Sterbehilfe: Tötung auf Verlangen künftig straffrei?
- Wolfgang Lenzen
- 07.11.2008
- Als Nichtjurist will ich nicht darüber spekulieren, ob demnächst in der Bundesrepublik Tötung auf Verlangen tatsächlich straffrei bleiben wird. Als Moralphilosoph kann ich lediglich Gründe dafür benennen, warum - zumindest unter bestimmten Umständen - eine Tötung auf Verlangen ethisch unbedenklich ist und somit vom Gesetzgeber straffrei gestellt werden könnte bzw. sollte.

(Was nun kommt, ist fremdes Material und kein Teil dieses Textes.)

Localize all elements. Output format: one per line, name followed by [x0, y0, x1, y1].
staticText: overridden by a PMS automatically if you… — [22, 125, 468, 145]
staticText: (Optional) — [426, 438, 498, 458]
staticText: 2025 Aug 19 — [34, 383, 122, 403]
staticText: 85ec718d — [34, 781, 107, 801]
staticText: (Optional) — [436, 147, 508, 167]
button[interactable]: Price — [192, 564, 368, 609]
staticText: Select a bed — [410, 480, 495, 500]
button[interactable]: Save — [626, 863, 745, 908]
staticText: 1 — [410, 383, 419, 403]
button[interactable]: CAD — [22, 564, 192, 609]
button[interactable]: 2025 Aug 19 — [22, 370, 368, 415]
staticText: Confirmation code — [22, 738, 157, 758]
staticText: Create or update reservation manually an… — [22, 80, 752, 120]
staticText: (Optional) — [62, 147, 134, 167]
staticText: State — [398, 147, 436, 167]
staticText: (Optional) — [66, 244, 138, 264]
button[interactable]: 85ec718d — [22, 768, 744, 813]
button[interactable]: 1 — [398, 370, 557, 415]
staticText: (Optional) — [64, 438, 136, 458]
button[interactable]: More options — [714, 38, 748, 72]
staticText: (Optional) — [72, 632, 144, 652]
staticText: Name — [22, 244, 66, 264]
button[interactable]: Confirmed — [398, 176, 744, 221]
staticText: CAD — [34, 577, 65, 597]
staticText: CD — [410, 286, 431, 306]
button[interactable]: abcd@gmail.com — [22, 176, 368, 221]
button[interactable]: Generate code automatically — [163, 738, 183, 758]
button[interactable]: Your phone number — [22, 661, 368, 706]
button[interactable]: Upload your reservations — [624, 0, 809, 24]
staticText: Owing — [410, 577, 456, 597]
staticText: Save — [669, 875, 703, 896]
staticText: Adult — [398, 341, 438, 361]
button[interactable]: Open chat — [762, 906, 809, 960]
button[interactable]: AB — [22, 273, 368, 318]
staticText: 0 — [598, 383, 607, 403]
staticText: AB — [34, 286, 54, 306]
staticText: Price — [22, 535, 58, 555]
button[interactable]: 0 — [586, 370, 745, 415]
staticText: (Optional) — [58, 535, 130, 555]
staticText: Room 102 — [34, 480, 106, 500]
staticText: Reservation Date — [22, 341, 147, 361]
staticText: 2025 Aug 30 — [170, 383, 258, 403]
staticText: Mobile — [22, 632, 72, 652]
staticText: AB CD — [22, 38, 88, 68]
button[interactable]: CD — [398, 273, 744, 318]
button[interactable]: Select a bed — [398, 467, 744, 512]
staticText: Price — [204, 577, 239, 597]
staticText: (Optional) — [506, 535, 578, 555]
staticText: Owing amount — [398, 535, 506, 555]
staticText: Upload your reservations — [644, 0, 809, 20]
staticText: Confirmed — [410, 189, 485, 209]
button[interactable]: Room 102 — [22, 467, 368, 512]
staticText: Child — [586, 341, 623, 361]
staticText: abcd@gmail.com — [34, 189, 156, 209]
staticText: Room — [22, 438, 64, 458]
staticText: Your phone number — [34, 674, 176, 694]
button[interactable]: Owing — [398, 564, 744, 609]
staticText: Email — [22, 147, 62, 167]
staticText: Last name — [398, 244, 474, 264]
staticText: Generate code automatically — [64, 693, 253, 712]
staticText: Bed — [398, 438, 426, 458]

Meine Gründe orientieren sich dabei an dem weitestgehend unkontroversen Moralprinzip "Neminem laedere", dem zufolge eine Handlung immer dann moralisch unbedenklich ist, wenn durch sie keinem anderem ein Schaden zugefügt wird. Übertragen auf die Situation z. B. eines Schwerstkranken, der seinem Leiden am liebsten selber ein Ende bereiten möchte, der hierfür aber die Hilfe eines Angehörigen oder Arztes benötigt, bedeutet dies: Assistierte Sterbehilfe bzw. Tötung auf ausdrücklichen Wunsch des Patienten ist jedenfalls dann moralisch unbedenklich, wenn der Tod für diesen keinen wirklichen Schaden beinhaltet, d. h. wenn das Sterben in seinem wahren Interesse liegt, oder mit noch anderen Worten, wenn "die Schrecknisse des Lebens die Schrecknisse des Todes überwiegen" (Arthur Schopenhauer, "Ueber den Selbstmord"). Natürlich ist es im konkreten Einzelfall alles andere als einfach, mit praktischer Sicherheit in Erfahrung zu bringen, ob das Leiden des Patienten so schlimm ist, dass sein Tod für ihn die bessere Option als das Weiterleben darstellt. Ein erfahrener Arzt sollte aber in der Lage sein zu beurteilen, ob der subjektive Wunsch des Patienten, zu sterben, auch objektiv, d. h. nach bestem medizinischem Wissen, gerechtfertigt ist.